Certes, il était hors de question pour ce grand capitaine d’industrie, à la tête d’une dette abyssale de 50 milliards, de désavouer le président du MEDEF en public ; alors il a cru bon de déclarer : « Ce dont nous avons besoin en France, c’est de simplifier. Vous ne pouvez pas imaginer la complexité de gérer des emplois en France. »

Si la France est un cauchemar pour les patrons, on peut aller investir dans de véritables paradis : « Tenez, a-t-il dit dans un moment d’extase, on aura bientôt 20.000 collaborateurs aux Etats-Unis, où on a racheté deux entreprises. Ils savent qu’il y a des personnes en trop. Eh bien, ils se sont réunis entre eux pour définir qui resteraient. Je n’ai jamais vu cela. C’est cela dont nous avons besoin en France. »

Les salariés américains sont vraiment sympathiques avec les patrons ! Et compréhensifs. Ce n’est pas en France qu’on verrait cela ! Mais comme Drahi ne pratique pas la langue de bois, il avoue par-là que la loi El Khomri, qu’il appelle de ses vœux est bien destinée à faciliter les licenciements.

Que faisait donc Drahi à Polytechnique le mardi 19 avril dernier ?
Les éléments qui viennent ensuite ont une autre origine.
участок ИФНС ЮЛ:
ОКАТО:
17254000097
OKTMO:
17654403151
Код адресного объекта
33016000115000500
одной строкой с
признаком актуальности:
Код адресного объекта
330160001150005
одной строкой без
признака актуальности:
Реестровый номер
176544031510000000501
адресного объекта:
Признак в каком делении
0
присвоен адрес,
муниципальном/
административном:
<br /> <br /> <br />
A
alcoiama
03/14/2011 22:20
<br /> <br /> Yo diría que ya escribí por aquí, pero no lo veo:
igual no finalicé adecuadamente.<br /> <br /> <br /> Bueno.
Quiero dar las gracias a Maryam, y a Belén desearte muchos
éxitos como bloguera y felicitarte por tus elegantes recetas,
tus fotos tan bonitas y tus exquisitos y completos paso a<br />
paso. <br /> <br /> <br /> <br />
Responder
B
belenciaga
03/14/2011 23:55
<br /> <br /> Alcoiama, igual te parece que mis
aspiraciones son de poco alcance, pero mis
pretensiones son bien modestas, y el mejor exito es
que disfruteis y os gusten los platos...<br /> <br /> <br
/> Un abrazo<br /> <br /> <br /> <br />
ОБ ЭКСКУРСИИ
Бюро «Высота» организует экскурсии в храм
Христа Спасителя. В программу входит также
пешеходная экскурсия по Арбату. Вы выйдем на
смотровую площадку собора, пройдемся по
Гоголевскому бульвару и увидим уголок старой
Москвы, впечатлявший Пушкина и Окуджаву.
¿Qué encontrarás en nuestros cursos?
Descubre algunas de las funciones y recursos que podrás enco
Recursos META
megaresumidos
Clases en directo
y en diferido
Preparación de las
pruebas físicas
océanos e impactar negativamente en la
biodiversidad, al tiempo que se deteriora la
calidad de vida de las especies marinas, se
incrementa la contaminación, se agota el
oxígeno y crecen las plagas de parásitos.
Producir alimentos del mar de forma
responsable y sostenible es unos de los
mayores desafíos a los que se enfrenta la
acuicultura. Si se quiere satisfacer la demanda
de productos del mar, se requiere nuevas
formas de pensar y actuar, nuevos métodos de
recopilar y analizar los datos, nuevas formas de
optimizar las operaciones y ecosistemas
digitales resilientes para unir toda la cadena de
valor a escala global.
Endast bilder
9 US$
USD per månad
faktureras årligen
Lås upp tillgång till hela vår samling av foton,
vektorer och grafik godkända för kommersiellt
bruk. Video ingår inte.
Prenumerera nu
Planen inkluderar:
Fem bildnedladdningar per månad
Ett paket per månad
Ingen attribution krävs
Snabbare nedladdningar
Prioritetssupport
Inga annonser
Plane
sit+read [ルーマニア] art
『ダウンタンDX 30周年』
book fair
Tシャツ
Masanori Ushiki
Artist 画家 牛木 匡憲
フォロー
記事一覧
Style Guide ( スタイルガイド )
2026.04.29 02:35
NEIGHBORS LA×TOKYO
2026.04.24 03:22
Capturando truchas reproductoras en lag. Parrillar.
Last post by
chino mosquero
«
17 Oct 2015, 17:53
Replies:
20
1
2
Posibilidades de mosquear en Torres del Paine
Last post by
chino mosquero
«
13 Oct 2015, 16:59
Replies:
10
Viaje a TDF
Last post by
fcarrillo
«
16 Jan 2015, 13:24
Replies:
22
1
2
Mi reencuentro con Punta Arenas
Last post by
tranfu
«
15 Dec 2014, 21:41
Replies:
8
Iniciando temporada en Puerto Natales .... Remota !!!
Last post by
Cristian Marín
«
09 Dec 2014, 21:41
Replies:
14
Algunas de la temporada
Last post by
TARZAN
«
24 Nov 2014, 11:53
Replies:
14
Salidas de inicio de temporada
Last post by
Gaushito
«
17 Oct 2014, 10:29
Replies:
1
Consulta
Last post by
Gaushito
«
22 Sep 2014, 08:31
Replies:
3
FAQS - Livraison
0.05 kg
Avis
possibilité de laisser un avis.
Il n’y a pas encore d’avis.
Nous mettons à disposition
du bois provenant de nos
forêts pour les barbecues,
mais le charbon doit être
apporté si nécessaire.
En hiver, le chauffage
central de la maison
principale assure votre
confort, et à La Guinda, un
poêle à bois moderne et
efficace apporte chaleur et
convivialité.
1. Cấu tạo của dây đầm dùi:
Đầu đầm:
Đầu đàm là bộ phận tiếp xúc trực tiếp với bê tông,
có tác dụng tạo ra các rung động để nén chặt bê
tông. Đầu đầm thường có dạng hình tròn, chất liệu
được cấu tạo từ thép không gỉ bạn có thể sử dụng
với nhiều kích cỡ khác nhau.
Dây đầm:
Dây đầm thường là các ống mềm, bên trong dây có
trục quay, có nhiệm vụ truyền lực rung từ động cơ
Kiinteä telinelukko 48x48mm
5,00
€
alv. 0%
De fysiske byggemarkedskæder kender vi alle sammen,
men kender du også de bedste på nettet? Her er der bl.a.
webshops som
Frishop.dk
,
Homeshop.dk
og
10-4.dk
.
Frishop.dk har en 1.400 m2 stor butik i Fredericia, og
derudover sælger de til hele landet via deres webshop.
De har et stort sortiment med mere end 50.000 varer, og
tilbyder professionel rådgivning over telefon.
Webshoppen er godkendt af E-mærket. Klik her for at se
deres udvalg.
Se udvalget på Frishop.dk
Il y a certes étudié en 1983 en intégrant parfaitement les formations de reproduction des élites, mais il était surtout venu recueillir les remerciements des dirigeants (et des étudiants) pour un don de 5 millions d’euros, qui a permis de bâtir le Drahi X Novation Center (Au passage, on remarquera la modestie du personnage).

Pour la direction de l’Ecole, « Nous sommes une école d’ingénieurs et les projets se développent avec une base d’innovation technologique. Le bâtiment comprend un vaste espace de prototypage mécanique et électronique avec des imprimantes 3D et des fraiseuses électroniques permettant de créer des prototypes jusqu’à des préséries. Comme nous souhaitons accompagner le jeune de son projet de startup à sa création, nous avons lancé en avril un accélérateur qui s’appelle XUP. Sur 6 mois, renouvelable une fois, nous accompagnons une promotion de projets, soit une douzaine. Dans l’accélération, le tutorat est essentiel et le mentoring permet d’aller chercher dans le réseau de l’école des experts business ou scientifiques pour accompagner les jeunes. Enfin, il y aura la pépinière pour les startups les plus matures et un espace de coworking au cœur du bâtiment qui sera ouvert sur l’extérieur pour favoriser les échanges. »

Drahi avait déjà versé 2 millions d’euros à l’X ; si bien qu’avec ce nouveau don, il est devenu le mécène le plus généreux (loin devant Bébéar) et cela mérite bien d’avoir son nom au frontispice du Drahi X Novation Center.

 Cette générosité permet de faire oublier que Drahi est exilé fiscal en Suisse et qu’il a déménagé sa holding, Altice, aux Pays-Bas pour bénéficier des avantages dignes d’un paradis comme le Panama.

En contrepartie de ce mécénat, le patron de SFR-Numéricâble, BFM TV, Libération, L’Express, entre autres, espère que le gouvernement ne sera pas trop regardant et ne viendra pas lui créer des ennuis à propos de son « optimisation fiscale ».

Aujourd’hui, Patrick Drahi a donc tout pour être heureux ; il a réussi à mettre à ses pieds le gouvernement et une grande école républicaine, qui n’a d’autre choix que de se retourner vers les financements privés.

Quant à ses affaires, elles prospèrent grâce aux facilités d’endettement qui lui sont consenties et aux licenciements subis par ses salariés.